INPUT MATERIAL:
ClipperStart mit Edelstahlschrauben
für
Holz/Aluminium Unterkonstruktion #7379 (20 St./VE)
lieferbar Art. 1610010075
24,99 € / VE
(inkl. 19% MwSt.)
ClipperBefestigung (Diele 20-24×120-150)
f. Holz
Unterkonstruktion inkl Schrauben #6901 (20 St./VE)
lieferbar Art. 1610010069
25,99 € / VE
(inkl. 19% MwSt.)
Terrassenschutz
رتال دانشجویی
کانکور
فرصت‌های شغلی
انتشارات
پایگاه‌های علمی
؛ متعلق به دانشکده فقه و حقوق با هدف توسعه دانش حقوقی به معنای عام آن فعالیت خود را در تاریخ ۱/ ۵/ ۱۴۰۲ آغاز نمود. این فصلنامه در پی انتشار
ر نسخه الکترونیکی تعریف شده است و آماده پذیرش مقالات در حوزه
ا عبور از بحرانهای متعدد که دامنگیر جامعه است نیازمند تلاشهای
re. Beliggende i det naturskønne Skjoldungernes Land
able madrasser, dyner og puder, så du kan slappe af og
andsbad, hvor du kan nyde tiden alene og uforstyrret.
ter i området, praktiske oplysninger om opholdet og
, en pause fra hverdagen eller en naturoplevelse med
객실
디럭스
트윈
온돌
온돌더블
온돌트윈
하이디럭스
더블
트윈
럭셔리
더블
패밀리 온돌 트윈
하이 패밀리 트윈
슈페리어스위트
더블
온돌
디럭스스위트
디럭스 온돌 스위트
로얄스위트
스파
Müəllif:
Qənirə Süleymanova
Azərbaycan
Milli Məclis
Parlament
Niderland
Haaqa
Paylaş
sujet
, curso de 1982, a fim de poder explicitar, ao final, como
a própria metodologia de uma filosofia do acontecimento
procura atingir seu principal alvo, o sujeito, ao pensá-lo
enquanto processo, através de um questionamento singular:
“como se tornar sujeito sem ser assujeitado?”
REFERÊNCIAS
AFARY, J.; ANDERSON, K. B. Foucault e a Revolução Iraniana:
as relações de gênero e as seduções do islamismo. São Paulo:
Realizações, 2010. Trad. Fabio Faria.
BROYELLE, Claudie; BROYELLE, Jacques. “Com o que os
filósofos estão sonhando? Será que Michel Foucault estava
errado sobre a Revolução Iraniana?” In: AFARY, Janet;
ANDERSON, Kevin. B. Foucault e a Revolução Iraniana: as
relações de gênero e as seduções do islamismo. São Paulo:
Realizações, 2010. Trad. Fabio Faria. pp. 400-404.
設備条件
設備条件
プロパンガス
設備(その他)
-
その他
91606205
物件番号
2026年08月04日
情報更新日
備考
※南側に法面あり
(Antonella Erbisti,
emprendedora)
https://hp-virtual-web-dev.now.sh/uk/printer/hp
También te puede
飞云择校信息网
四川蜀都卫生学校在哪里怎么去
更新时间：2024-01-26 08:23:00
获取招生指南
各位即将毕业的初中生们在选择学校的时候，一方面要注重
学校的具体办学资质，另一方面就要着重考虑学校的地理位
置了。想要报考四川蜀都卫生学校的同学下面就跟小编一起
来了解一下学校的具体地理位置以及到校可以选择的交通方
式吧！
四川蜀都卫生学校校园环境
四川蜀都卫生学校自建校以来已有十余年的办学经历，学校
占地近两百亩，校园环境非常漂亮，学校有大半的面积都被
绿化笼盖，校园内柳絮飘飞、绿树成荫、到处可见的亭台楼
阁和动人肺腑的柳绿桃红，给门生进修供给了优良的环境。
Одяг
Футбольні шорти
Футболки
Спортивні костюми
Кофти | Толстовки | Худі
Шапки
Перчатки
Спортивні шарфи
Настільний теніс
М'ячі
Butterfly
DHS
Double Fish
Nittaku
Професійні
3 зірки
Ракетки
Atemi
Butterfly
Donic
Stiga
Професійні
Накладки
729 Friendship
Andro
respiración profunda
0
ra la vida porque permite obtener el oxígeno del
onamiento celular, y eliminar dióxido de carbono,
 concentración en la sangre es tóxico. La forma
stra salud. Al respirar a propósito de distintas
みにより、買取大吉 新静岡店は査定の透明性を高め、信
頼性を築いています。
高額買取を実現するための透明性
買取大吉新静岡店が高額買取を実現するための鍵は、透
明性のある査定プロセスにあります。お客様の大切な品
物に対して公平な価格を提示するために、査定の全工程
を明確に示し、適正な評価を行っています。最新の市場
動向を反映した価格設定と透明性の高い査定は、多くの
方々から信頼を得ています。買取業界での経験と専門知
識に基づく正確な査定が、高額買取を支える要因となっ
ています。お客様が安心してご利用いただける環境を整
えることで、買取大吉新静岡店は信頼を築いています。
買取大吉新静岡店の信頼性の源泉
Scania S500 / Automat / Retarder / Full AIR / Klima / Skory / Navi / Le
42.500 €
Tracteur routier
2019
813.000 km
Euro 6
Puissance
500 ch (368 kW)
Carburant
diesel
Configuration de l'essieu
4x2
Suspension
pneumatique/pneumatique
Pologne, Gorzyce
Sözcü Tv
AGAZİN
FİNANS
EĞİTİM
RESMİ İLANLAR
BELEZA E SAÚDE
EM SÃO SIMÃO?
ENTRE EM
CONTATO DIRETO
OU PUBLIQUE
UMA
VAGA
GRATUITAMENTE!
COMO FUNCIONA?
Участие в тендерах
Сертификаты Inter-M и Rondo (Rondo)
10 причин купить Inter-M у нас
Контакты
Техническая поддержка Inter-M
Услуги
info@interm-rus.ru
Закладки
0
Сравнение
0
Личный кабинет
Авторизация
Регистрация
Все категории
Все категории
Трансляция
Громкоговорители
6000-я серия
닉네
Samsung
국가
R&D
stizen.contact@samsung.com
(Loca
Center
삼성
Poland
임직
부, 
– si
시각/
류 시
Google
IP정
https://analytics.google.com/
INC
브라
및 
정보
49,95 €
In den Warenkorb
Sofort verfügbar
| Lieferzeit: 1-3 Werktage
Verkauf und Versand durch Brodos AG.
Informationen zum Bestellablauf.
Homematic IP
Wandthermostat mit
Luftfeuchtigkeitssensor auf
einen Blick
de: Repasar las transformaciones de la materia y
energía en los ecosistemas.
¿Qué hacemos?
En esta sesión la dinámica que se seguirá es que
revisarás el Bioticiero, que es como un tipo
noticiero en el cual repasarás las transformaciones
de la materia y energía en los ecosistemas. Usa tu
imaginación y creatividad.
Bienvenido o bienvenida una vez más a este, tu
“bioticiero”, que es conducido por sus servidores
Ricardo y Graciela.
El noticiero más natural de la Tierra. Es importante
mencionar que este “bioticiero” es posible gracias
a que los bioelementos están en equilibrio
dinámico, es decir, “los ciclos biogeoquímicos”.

YOUR ASSIGNMENT:
Print all of the records, leaving each one exactly as it appears above.

RESPONSE TO THE EXERCISE:
ClipperStart mit Edelstahlschrauben
für
Holz/Aluminium Unterkonstruktion #7379 (20 St./VE)
lieferbar Art. 1610010075
24,99 € / VE
(inkl. 19% MwSt.)
ClipperBefestigung (Diele 20-24×120-150)
f. Holz
Unterkonstruktion inkl Schrauben #6901 (20 St./VE)
lieferbar Art. 1610010069
25,99 € / VE
(inkl. 19% MwSt.)
Terrassenschutz
رتال دانشجویی
کانکور
فرصت‌های شغلی
انتشارات
پایگاه‌های علمی
؛ متعلق به دانشکده فقه و حقوق با هدف توسعه دانش حقوقی به معنای عام آن فعالیت خود را در تاریخ ۱/ ۵/ ۱۴۰۲ آغاز نمود. این فصلنامه در پی انتشار
ر نسخه الکترونیکی تعریف شده است و آماده پذیرش مقالات در حوزه
ا عبور از بحرانهای متعدد که دامنگیر جامعه است نیازمند تلاشهای
re. Beliggende i det naturskønne Skjoldungernes Land
able madrasser, dyner og puder, så du kan slappe af og
andsbad, hvor du kan nyde tiden alene og uforstyrret.
ter i området, praktiske oplysninger om opholdet og
, en pause fra hverdagen eller en naturoplevelse med
객실
디럭스
트윈
온돌
온돌더블
온돌트윈
하이디럭스
더블
트윈
럭셔리
더블
패밀리 온돌 트윈
하이 패밀리 트윈
슈페리어스위트
더블
온돌
디럭스스위트
디럭스 온돌 스위트
로얄스위트
스파
Müəllif:
Qənirə Süleymanova
Azərbaycan
Milli Məclis
Parlament
Niderland
Haaqa
Paylaş
sujet
, curso de 1982, a fim de poder explicitar, ao final, como
a própria metodologia de uma filosofia do acontecimento
procura atingir seu principal alvo, o sujeito, ao pensá-lo
enquanto processo, através de um questionamento singular:
“como se tornar sujeito sem ser assujeitado?”
REFERÊNCIAS
AFARY, J.; ANDERSON, K. B. Foucault e a Revolução Iraniana:
as relações de gênero e as seduções do islamismo. São Paulo:
Realizações, 2010. Trad. Fabio Faria.
BROYELLE, Claudie; BROYELLE, Jacques. “Com o que os
filósofos estão sonhando? Será que Michel Foucault estava
errado sobre a Revolução Iraniana?” In: AFARY, Janet;
ANDERSON, Kevin. B. Foucault e a Revolução Iraniana: as
relações de gênero e as seduções do islamismo. São Paulo:
Realizações, 2010. Trad. Fabio Faria. pp. 400-404.
設備条件
設備条件
プロパンガス
設備(その他)
-
その他
91606205
物件番号
2026年08月04日
情報更新日
備考
※南側に法面あり
(Antonella Erbisti,
emprendedora)
https://hp-virtual-web-dev.now.sh/uk/printer/hp
También te puede
飞云择校信息网
四川蜀都卫生学校在哪里怎么去
更新时间：2024-01-26 08:23:00
获取招生指南
各位即将毕业的初中生们在选择学校的时候，一方面要注重
学校的具体办学资质，另一方面就要着重考虑学校的地理位
置了。想要报考四川蜀都卫生学校的同学下面就跟小编一起
来了解一下学校的具体地理位置以及到校可以选择的交通方
式吧！
四川蜀都卫生学校校园环境
四川蜀都卫生学校自建校以来已有十余年的办学经历，学校
占地近两百亩，校园环境非常漂亮，学校有大半的面积都被
绿化笼盖，校园内柳絮飘飞、绿树成荫、到处可见的亭台楼
阁和动人肺腑的柳绿桃红，给门生进修供给了优良的环境。
Одяг
Футбольні шорти
Футболки
Спортивні костюми
Кофти | Толстовки | Худі
Шапки
Перчатки
Спортивні шарфи
Настільний теніс
М'ячі
Butterfly
DHS
Double Fish
Nittaku
Професійні
3 зірки
Ракетки
Atemi
Butterfly
Donic
Stiga
Професійні
Накладки
729 Friendship
Andro
respiración profunda
0
ra la vida porque permite obtener el oxígeno del
onamiento celular, y eliminar dióxido de carbono,
 concentración en la sangre es tóxico. La forma
stra salud. Al respirar a propósito de distintas
みにより、買取大吉 新静岡店は査定の透明性を高め、信
頼性を築いています。
高額買取を実現するための透明性
買取大吉新静岡店が高額買取を実現するための鍵は、透
明性のある査定プロセスにあります。お客様の大切な品
物に対して公平な価格を提示するために、査定の全工程
を明確に示し、適正な評価を行っています。最新の市場
動向を反映した価格設定と透明性の高い査定は、多くの
方々から信頼を得ています。買取業界での経験と専門知
識に基づく正確な査定が、高額買取を支える要因となっ
ています。お客様が安心してご利用いただける環境を整
えることで、買取大吉新静岡店は信頼を築いています。
買取大吉新静岡店の信頼性の源泉
Scania S500 / Automat / Retarder / Full AIR / Klima / Skory / Navi / Le
42.500 €
Tracteur routier
2019
813.000 km
Euro 6
Puissance
500 ch (368 kW)
Carburant
diesel
Configuration de l'essieu
4x2
Suspension
pneumatique/pneumatique
Pologne, Gorzyce
Sözcü Tv
AGAZİN
FİNANS
EĞİTİM
RESMİ İLANLAR
BELEZA E SAÚDE
EM SÃO SIMÃO?
ENTRE EM
CONTATO DIRETO
OU PUBLIQUE
UMA
VAGA
GRATUITAMENTE!
COMO FUNCIONA?
Участие в тендерах
Сертификаты Inter-M и Rondo (Rondo)
10 причин купить Inter-M у нас
Контакты
Техническая поддержка Inter-M
Услуги
info@interm-rus.ru
Закладки
0
Сравнение
0
Личный кабинет
Авторизация
Регистрация
Все категории
Все категории
Трансляция
Громкоговорители
6000-я серия
닉네
Samsung
국가
R&D
stizen.contact@samsung.com
(Loca
Center
삼성
Poland
임직
부, 
– si
시각/
류 시
Google
IP정
https://analytics.google.com/
INC
브라
및 
정보
49,95 €
In den Warenkorb
Sofort verfügbar
| Lieferzeit: 1-3 Werktage
Verkauf und Versand durch Brodos AG.
Informationen zum Bestellablauf.
Homematic IP
Wandthermostat mit
Luftfeuchtigkeitssensor auf
einen Blick
de: Repasar las transformaciones de la materia y
energía en los ecosistemas.
¿Qué hacemos?
En esta sesión la dinámica que se seguirá es que
revisarás el Bioticiero, que es como un tipo
noticiero en el cual repasarás las transformaciones
de la materia y energía en los ecosistemas. Usa tu
imaginación y creatividad.
Bienvenido o bienvenida una vez más a este, tu
“bioticiero”, que es conducido por sus servidores
Ricardo y Graciela.
El noticiero más natural de la Tierra. Es importante
mencionar que este “bioticiero” es posible gracias
a que los bioelementos están en equilibrio
dinámico, es decir, “los ciclos biogeoquímicos”.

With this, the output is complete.